EarthFix: So what’s the first step to changing everything?
Koerth-Baker: So, there’s two ways that I can take this. First. doing this research — and this is another thing that I had to change my mind on — was that I now see there being some really big advantages to these things like cap-and-trade or carbon taxes. Because when you price fossil fuels at what they’re actually worth to us, we would be sending the signal to the entire economy that we want to use less of these things.
When you have that, it incentivizes infrastructure-level changes in a way that doesn’t require the federal government to come in and say, ‘Well, that technology is going to win, and that technology is going to win,’ because we’re really bad at picking that. But we’ve seen from history, from things like a tax on CFCs and sulfur dioxide, which was put under a cap-and-trade system, that when we put those kind of policies in place, they not only work — we reduce those things immensely. We no longer have the problems with acid rain and with whole in the ozone layer that we were worried about when I was a child — they end up being just huge, huge amounts cheaper than anybody guessed they were going to be.
When you incentivize the kind of changes that we need, industry figures out how to make it cheap, and industry figures out how to do that.
The other thing, though, is that there actually are things that you can do personally. They’re just different from what you’ve been thinking of. A really good example of this is your local zoning laws. I’ve done quite a bit of this in the past year. It’s incredibly easy and remarkably painless to go down to your city councils, to your city planning commission, and get involved in debates about zoning laws and debates about urban development. That can actually make infrastructure-level changes possible because we need cities to be more dense.

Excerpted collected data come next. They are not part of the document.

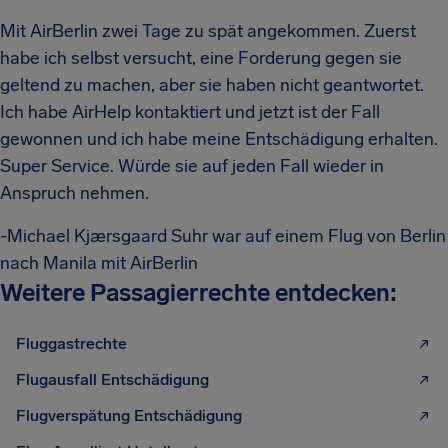
Mit AirBerlin zwei Tage zu spät angekommen. Zuerst
habe ich selbst versucht, eine Forderung gegen sie
geltend zu machen, aber sie haben nicht geantwortet.
Ich habe AirHelp kontaktiert und jetzt ist der Fall
gewonnen und ich habe meine Entschädigung erhalten.
Super Service. Würde sie auf jeden Fall wieder in
Anspruch nehmen.
-Michael Kjærsgaard Suhr war auf einem Flug von Berlin
nach Manila mit AirBerlin
Weitere Passagierrechte entdecken:
Fluggastrechte
Flugausfall Entschädigung
Flugverspätung Entschädigung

We need there to be more multi-level buildings that have both residential and commercial stuff in them. Our cities are zoned right now to actually try to avoid that, and that’s a bad thing. We save huge amounts of energy just by making these kinds of changes to our city zoning rules.
EarthFix: You kind of end the book saying that the energy future is going to be a mix of past and present. How do you foresee that playing out a little bit?
Koerth-Baker: What I have seen the trends of is that we’re going to have a system that has more decentralization then we have today. That means there is going to be a lot more of these smaller things, like smaller hydroelectric, smaller sources of energy that we’re using because they give us access to resources that we can’t access on these great big scales.
But we’re still going to have the great big things, too. Because those things have benefits. It’s a lot cheaper to produce electricity, when you can, in bulk. Just like it’s cheaper for you to go buy a bulk thing of toilet paper from Sam’s Club than it is one at a time.
We’re going to end up using some of the decentralization, some of the centralization, and all of these different technologies. Some that are old: wind power and solar power are pretty old at this point. Some that are brand new. We’re going to integrate all of these things into a system that makes us more sustainable than we are today.